### BRIEF
Write out the listing exactly, dropping any picture it contains.

_ _ _ _ _

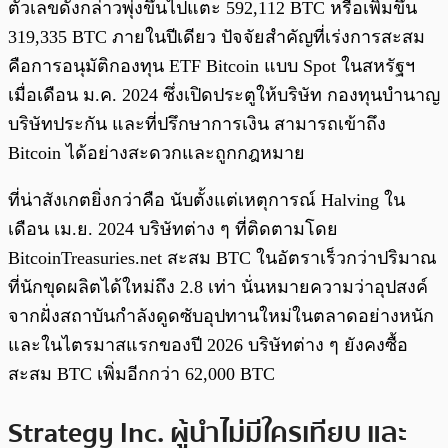
ตัวเลขดังกล่าวพุ่งขึ้นไปแตะ 592,112 BTC หรือเพิ่มขึ้น
319,335 BTC ภายในปีเดียว ปัจจัยสำคัญที่เร่งการสะสม
คือการอนุมัติกองทุน ETF Bitcoin แบบ Spot ในสหรัฐฯ
เมื่อเดือน ม.ค. 2024 ซึ่งเปิดประตูให้บริษัท กองทุนบำนาญ
บริษัทประกัน และที่ปรึกษาการเงิน สามารถเข้าถึง
Bitcoin ได้อย่างสะดวกและถูกกฎหมาย
ที่น่าสังเกตยิ่งกว่าคือ นับตั้งแต่เหตุการณ์ Halving ใน
เดือน เม.ย. 2024 บริษัทต่าง ๆ ที่ติดตามโดย
BitcoinTreasuries.net สะสม BTC ในอัตราเร็วกว่าปริมาณ
ที่นักขุดผลิตได้ใหม่ถึง 2.8 เท่า นั่นหมายความว่าอุปสงค์
จากฝั่งสถาบันกำลังดูดซับอุปทานใหม่ในตลาดอย่างหนัก
และในไตรมาสแรกของปี 2026 บริษัทต่าง ๆ ยังคงซื้อ
สะสม BTC เพิ่มอีกกว่า 62,000 BTC
Strategy Inc. ผู้นำไม่มีใครเทียบ และ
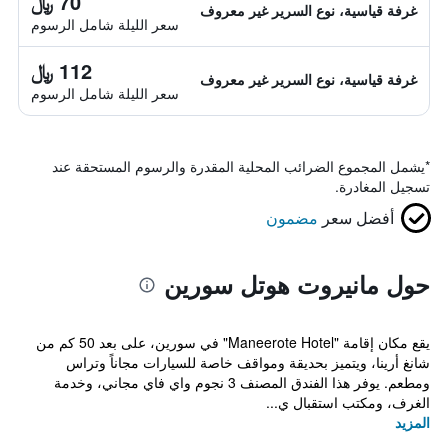
70 ﷼
غرفة قياسية، نوع السرير غير معروف
سعر الليلة شامل الرسوم
112 ﷼
غرفة قياسية، نوع السرير غير معروف
سعر الليلة شامل الرسوم
*
يشمل المجموع الضرائب المحلية المقدرة والرسوم المستحقة عند
تسجيل المغادرة.
أفضل سعر
مضمون
حول مانيروت هوتل سورين
يقع مكان إقامة "Maneerote Hotel" في سورين، على بعد 50 كم من
شانغ أرينا، ويتميز بحديقة ومواقف خاصة للسيارات مجاناً وتراس
ومطعم. يوفر هذا الفندق المصنف 3 نجوم واي فاي مجاني، وخدمة
الغرف، ومكتب استقبال ي...
المزيد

_ _ _ _ _

### SOLUTION TO THIS EXERCISE
ตัวเลขดังกล่าวพุ่งขึ้นไปแตะ 592,112 BTC หรือเพิ่มขึ้น
319,335 BTC ภายในปีเดียว ปัจจัยสำคัญที่เร่งการสะสม
คือการอนุมัติกองทุน ETF Bitcoin แบบ Spot ในสหรัฐฯ
เมื่อเดือน ม.ค. 2024 ซึ่งเปิดประตูให้บริษัท กองทุนบำนาญ
บริษัทประกัน และที่ปรึกษาการเงิน สามารถเข้าถึง
Bitcoin ได้อย่างสะดวกและถูกกฎหมาย
ที่น่าสังเกตยิ่งกว่าคือ นับตั้งแต่เหตุการณ์ Halving ใน
เดือน เม.ย. 2024 บริษัทต่าง ๆ ที่ติดตามโดย
BitcoinTreasuries.net สะสม BTC ในอัตราเร็วกว่าปริมาณ
ที่นักขุดผลิตได้ใหม่ถึง 2.8 เท่า นั่นหมายความว่าอุปสงค์
จากฝั่งสถาบันกำลังดูดซับอุปทานใหม่ในตลาดอย่างหนัก
และในไตรมาสแรกของปี 2026 บริษัทต่าง ๆ ยังคงซื้อ
สะสม BTC เพิ่มอีกกว่า 62,000 BTC
Strategy Inc. ผู้นำไม่มีใครเทียบ และ
70 ﷼
غرفة قياسية، نوع السرير غير معروف
سعر الليلة شامل الرسوم
112 ﷼
غرفة قياسية، نوع السرير غير معروف
سعر الليلة شامل الرسوم
*
يشمل المجموع الضرائب المحلية المقدرة والرسوم المستحقة عند
تسجيل المغادرة.
أفضل سعر
مضمون
حول مانيروت هوتل سورين
يقع مكان إقامة "Maneerote Hotel" في سورين، على بعد 50 كم من
شانغ أرينا، ويتميز بحديقة ومواقف خاصة للسيارات مجاناً وتراس
ومطعم. يوفر هذا الفندق المصنف 3 نجوم واي فاي مجاني، وخدمة
الغرف، ومكتب استقبال ي...
المزيد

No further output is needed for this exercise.